作者: 发布时间:2021-05-31 点击数:
主讲人:Xiaohui Chen
主讲人简介:

Xiaohui Chen received a Ph. D. in Electrical and Computer Engineering in 2013 from the University of British Columbia (UBC), Vancouver, Canada. He was a post-doctoral fellow at the Toyota Technological Institute at Chicago (TTIC), a philanthropically endowed academic computer science institute located on the University of Chicago campus. In 2013 he joined the University of Illinois at Urbana-Champaign (UIUC) as an Assistant Professor of Statistics. He is an Associate Professor of Statistics at UIUC since 2019 and a member of Discovery Partners Institute (DPI) since 2020. He held Visiting Faculty position in the Institute for Data, Systems, and Society (IDSS) at Massachusetts Institute of Technology (MIT) in 2019-2020. He received numerous notable awards, including an NSF CAREER Award in 2018, an Arnold O. Beckman Award at UIUC in 2018, an Outstanding Young Researcher Award from the International Chinese Statistical Association (ICSA) in 2019, an Associate appointment in the Center for Advanced Study at UIUC in 2020-2021, and a Simons Fellowship in Mathematics from the Simons Foundation in 2020-2021. His teaching was recognized three times by the University of Illinois List of Teachers Ranked as Excellent by Their Students.

主持人:钟威
讲座简介:

We introduce the diffusion K-means clustering method on Riemannian submanifolds, which maximizes the within-cluster connectedness based on the diffusion distance.

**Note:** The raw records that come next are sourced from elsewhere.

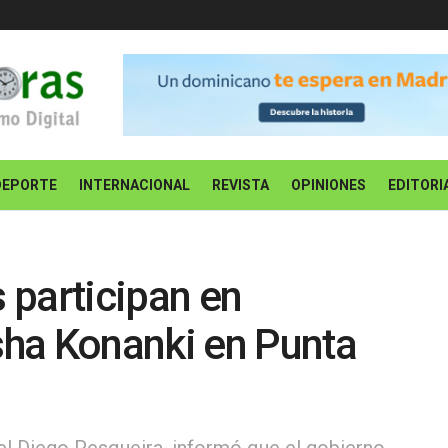
DEPORTE
INTERNACIONAL
REVISTA
OPINIONES
EDITORI
 participan en
ha Konanki en Punta
nel Diego Pesqueira, informó que el gobierno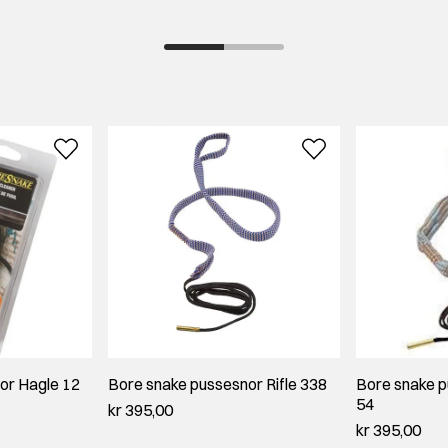
or Hagle 12
Bore snake pussesnor Rifle 338
Bore snake p
54
kr 395,00
kr 395,00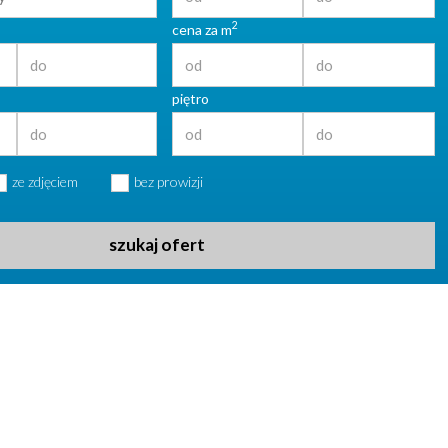
2
cena za m
piętro
ze zdjęciem
bez prowizji
szukaj ofert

The diffusion K-means constructs a random walk on the similarity graph with vertices as data points randomly sampled on the manifolds and edges as similarities given by a kernel that captures the local geometry of manifolds. The diffusion K-means is a multi-scale clustering tool that is suitable for data with non-linear and non-Euclidean geometric features in mixed dimensions. Given the number of clusters, we propose a polynomial-time convex relaxation algorithm via the semidefinite programming (SDP) to solve the diffusion K-means. In addition, we also propose a nuclear norm regularized SDP that is adaptive to the number of clusters. In both cases, we show that exact recovery of the SDPs for diffusion K-means can be achieved under suitable between-cluster separability and within-cluster connectedness of the submanifolds, which together quantify the hardness of the manifold clustering problem. We further propose the localized diffusion K-means by using the local adaptive bandwidth estimated from the nearest neighbors. We show that exact recovery of the localized diffusion K-means is fully adaptive to the local probability density and geometric structures of the underlying submanifolds.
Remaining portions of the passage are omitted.